Available Now: Explore our latest release with enhanced accessibility and powerful IDP features
By Roger Dunham | 2024 Sep 11
4 min
Tags
python
PDF Splitting
Summary: PDF splitting is crucial for managing large documents, making it easier to extract specific pages for sharing or processing. Apryse Python SDK simplifies this by providing developers with efficient tools to split PDFs programmatically, ensuring precise control over page extraction and integration into various applications. This enhances productivity and streamlines workflows.
Imagine this problem: You have a large PDF containing far more information than a particular user needs. It might be a contract with lots of details, for example, and you want to share the overview of the contract but not the appendices. Why would you want them to have a 1200-page document when their interest is only on pages 20 through 25?
So, how can we take a long PDF and break it up into smaller, easier-to-digest pieces?
You could use a PDF editor, perhaps xodo.com, Xodo PDF Studio, or an app based on Apryse WebViewer.
Any of these would allow you to manually select the pages you want to extract. For example, this is a dialog from Xodo PDF Studio, which offers many ways to split a PDF.
Figure 1 - The Split document dialog in Xodo PDF Studio.
All you need to do is make the appropriate selections and press Apply, and a few moments later, the file will have been split up.
Figure 2 - The result of successfully splitting a document in Xodo PDF Studio.
While Xodo PDF Studio lets you choose a page range, it also allows you to split the document into bookmarks or blank pages, or even before and after specific text, which is pretty awesome, but it does require user interaction.
So what if you want to do this automatically without needing a user to be involved?
In this article, we will look at how we can use the Apryse SDK to split the document using a set of rules that, as a developer, you can define.
I will be using Python, but the SDK is also available for many other languages and frameworks including C++, .NET, Java and Node.js.
The sample code is intended to help you get started, and to illustrate the process.

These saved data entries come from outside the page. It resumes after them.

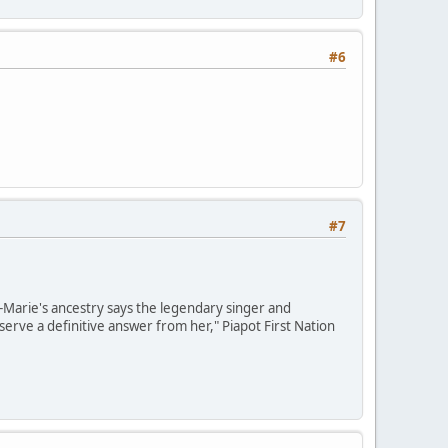
#6
#7
e-Marie's ancestry says the legendary singer and
erve a definitive answer from her," Piapot First Nation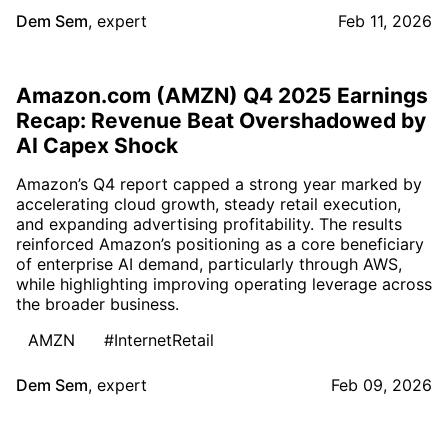
Dem Sem
,
expert
Feb 11, 2026
Amazon.com (AMZN) Q4 2025 Earnings
Recap: Revenue Beat Overshadowed by
AI Capex Shock
Amazon’s Q4 report capped a strong year marked by
accelerating cloud growth, steady retail execution,
and expanding advertising profitability. The results
reinforced Amazon’s positioning as a core beneficiary
of enterprise AI demand, particularly through AWS,
while highlighting improving operating leverage across
the broader business.
AMZN
#InternetRetail
Dem Sem
,
expert
Feb 09, 2026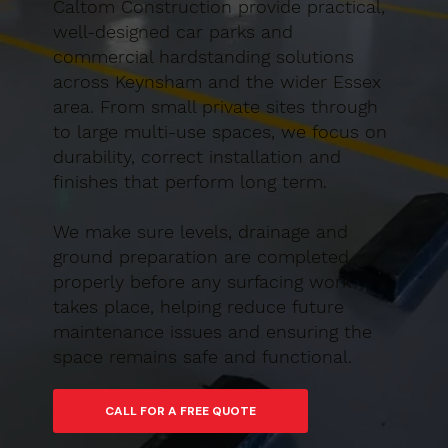
Caltom Construction provide practical,
well-designed car parks and
commercial hardstanding solutions
across Keynsham and the wider Essex
area. From small private sites through
to large multi-use spaces, we focus on
durability, correct installation and
finishes that perform long term.
We make sure levels, drainage and
ground preparation are completed
properly before any surfacing work
takes place, helping reduce future
maintenance issues and ensuring the
space remains safe and functional.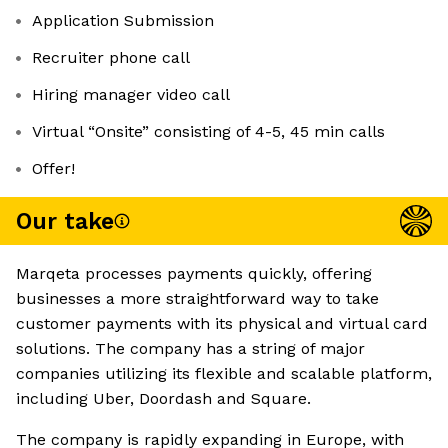
Application Submission
Recruiter phone call
Hiring manager video call
Virtual “Onsite” consisting of 4-5, 45 min calls
Offer!
Our take
Marqeta processes payments quickly, offering
businesses a more straightforward way to take
customer payments with its physical and virtual card
solutions. The company has a string of major
companies utilizing its flexible and scalable platform,
including Uber, Doordash and Square.
The company is rapidly expanding in Europe, with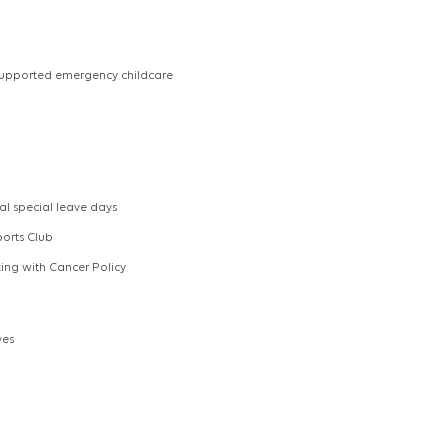
upported emergency childcare
al special leave days
ports Club
ng with Cancer Policy
ves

It is not intended to be the basis of robust production ready code.
The Python SDK is available for Windows, Linux and macOS, and for Python 2.7 and 3.x. For this article I used Python 3.x running on Windows, but the usage is similar on all platforms.

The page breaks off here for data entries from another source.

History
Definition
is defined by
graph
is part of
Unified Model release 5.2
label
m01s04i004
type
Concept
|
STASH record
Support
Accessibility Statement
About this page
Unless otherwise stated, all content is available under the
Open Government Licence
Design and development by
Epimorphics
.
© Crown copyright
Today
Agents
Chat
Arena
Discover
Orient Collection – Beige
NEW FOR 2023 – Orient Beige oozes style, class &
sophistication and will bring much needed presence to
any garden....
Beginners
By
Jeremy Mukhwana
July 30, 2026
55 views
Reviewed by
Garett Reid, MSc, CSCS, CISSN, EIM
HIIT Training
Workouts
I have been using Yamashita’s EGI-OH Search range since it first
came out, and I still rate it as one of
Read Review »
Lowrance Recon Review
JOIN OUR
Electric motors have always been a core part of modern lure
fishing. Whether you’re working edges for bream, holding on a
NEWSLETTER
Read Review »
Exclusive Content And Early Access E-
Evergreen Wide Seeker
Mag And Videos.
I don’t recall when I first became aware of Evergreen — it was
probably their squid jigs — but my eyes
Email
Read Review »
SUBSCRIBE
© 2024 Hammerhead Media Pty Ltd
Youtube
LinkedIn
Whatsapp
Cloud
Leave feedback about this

The Apryse SDK is easy to install using pip.
pip install apryse-sdk --extra-index-url=https://pypi.apryse.com
If you haven’t already got one, then head to the Apryse website to get a WebViewer trial key.

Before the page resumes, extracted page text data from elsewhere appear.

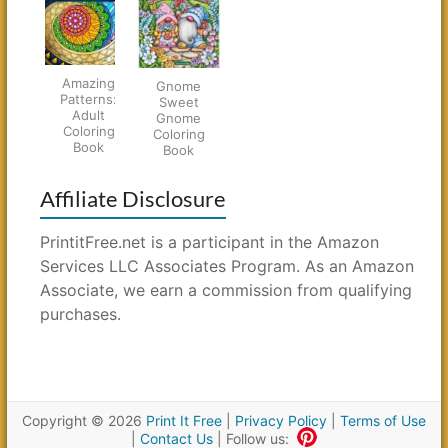
Amazing
Gnome
Patterns:
Sweet
Adult
Gnome
Coloring
Coloring
Book
Book
Affiliate Disclosure
PrintitFree.net is a participant in the Amazon
Services LLC Associates Program. As an Amazon
Associate, we earn a commission from qualifying
purchases.
Copyright © 2026
Print It Free
|
Privacy Policy
|
Terms of Use
|
Contact Us
| Follow us: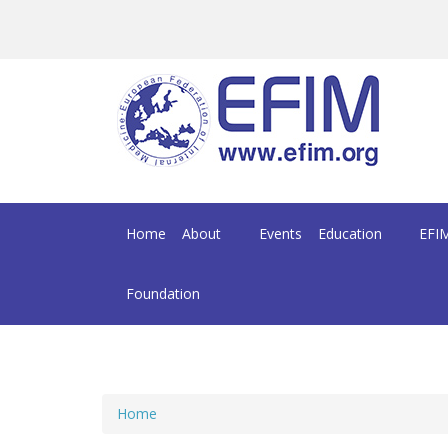
Skip to main content
Home
About
Events
Education
EFIM
Foundation
Home
You are here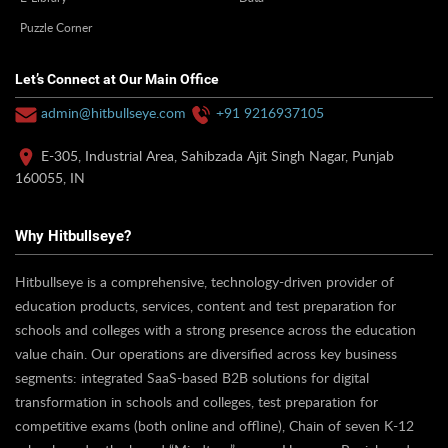
Puzzle Corner
Let’s Connect at Our Main Office
admin@hitbullseye.com
+91 9216937105
E-305, Industrial Area, Sahibzada Ajit Singh Nagar, Punjab
160055, IN
Why Hitbullseye?
Hitbullseye is a comprehensive, technology-driven provider of
education products, services, content and test preparation for
schools and colleges with a strong presence across the education
value chain. Our operations are diversified across key business
segments: integrated SaaS-based B2B solutions for digital
transformation in schools and colleges, test preparation for
competitive exams (both online and offline), Chain of seven K-12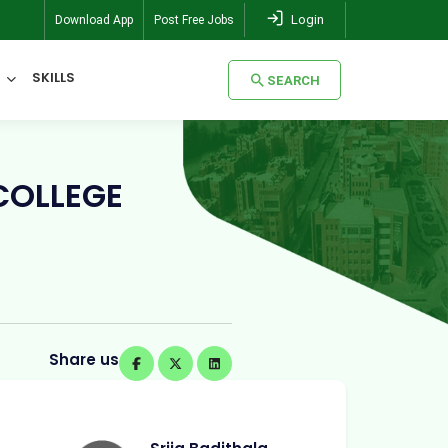
Login
Download App
Post Free Jobs
SKILLS
SEARCH
SEARCH
COLLEGE
Share us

It’s free to get one, allowing you to check that the SDK gives you everything that you need in your business before you need to buy a commercial license.
There is a complete set of sample code that allows you to explore what the SDK can do. We are not going to use that today, but if you want to go into more detail, the code in this article is loosely based on the sample “PDFPage”.
For this example, we will use a PDF that contains the Sherlock Holmes adventures, but the sample code would work just as well with other PDFs, whether they are contracts, legal documents, or even collections of CAD drawings.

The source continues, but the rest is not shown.